Work instruction: Set down, exactly, every line from the top of the listing through the one holding "budemo Njega dostojni".

Recorded data:
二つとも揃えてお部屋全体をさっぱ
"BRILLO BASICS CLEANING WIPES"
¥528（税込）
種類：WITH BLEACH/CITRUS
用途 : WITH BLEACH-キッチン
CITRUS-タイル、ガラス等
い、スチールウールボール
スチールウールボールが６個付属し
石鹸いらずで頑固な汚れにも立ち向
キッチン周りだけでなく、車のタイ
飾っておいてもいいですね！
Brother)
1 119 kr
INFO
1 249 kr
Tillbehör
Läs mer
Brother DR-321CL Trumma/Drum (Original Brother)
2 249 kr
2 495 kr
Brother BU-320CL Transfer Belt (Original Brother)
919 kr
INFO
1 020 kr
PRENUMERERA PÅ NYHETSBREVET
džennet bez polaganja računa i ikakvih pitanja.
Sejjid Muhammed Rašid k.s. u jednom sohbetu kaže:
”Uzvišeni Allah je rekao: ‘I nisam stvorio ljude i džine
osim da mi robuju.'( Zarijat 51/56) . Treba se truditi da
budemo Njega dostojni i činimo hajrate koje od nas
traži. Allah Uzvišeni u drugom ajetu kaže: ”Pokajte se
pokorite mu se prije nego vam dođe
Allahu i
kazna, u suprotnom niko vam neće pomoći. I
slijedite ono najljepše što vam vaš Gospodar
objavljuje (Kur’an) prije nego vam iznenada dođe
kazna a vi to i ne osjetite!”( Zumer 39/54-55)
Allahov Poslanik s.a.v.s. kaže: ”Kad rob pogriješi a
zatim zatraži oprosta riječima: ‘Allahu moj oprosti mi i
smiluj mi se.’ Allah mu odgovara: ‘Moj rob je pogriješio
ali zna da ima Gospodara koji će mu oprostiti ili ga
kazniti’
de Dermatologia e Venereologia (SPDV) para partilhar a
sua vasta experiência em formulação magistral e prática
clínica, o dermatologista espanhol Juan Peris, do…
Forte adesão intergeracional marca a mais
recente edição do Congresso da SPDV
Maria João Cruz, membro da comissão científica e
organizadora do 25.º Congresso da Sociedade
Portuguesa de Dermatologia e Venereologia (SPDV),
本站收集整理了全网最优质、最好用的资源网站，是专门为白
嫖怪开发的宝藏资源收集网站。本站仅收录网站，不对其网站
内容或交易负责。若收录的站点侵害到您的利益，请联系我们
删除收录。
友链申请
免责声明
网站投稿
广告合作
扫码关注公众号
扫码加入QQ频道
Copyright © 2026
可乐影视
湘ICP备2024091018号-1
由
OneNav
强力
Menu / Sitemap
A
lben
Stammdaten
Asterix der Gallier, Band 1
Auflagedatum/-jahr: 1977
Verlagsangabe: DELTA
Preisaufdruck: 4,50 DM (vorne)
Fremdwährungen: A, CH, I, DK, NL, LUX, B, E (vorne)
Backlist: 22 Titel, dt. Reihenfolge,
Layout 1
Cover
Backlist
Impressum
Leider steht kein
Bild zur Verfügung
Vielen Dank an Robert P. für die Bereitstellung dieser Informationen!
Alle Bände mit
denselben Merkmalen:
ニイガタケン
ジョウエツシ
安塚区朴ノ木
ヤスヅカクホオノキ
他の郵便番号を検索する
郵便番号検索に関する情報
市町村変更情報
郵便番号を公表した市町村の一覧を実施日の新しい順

Answer section:
二つとも揃えてお部屋全体をさっぱ
"BRILLO BASICS CLEANING WIPES"
¥528（税込）
種類：WITH BLEACH/CITRUS
用途 : WITH BLEACH-キッチン
CITRUS-タイル、ガラス等
い、スチールウールボール
スチールウールボールが６個付属し
石鹸いらずで頑固な汚れにも立ち向
キッチン周りだけでなく、車のタイ
飾っておいてもいいですね！
Brother)
1 119 kr
INFO
1 249 kr
Tillbehör
Läs mer
Brother DR-321CL Trumma/Drum (Original Brother)
2 249 kr
2 495 kr
Brother BU-320CL Transfer Belt (Original Brother)
919 kr
INFO
1 020 kr
PRENUMERERA PÅ NYHETSBREVET
džennet bez polaganja računa i ikakvih pitanja.
Sejjid Muhammed Rašid k.s. u jednom sohbetu kaže:
”Uzvišeni Allah je rekao: ‘I nisam stvorio ljude i džine
osim da mi robuju.'( Zarijat 51/56) . Treba se truditi da
budemo Njega dostojni i činimo hajrate koje od nas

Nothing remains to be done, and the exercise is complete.